Entries taken from a collection:
==================================================

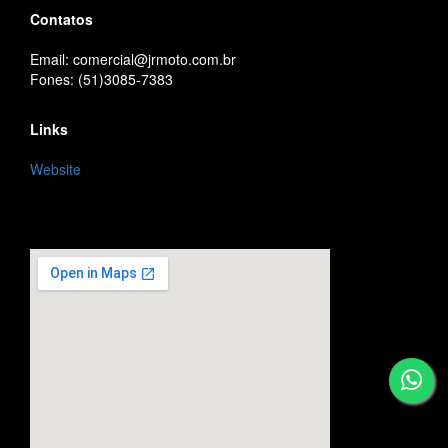
Contatos
Email: comercial@jrmoto.com.br
Fones: (51)3085-7383
Links
Website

==================================================

* [Exercise instructions]: Output the data above exactly. Drop every picture.

* [The answer]:
Contatos
Email: comercial@jrmoto.com.br
Fones: (51)3085-7383
Links
Website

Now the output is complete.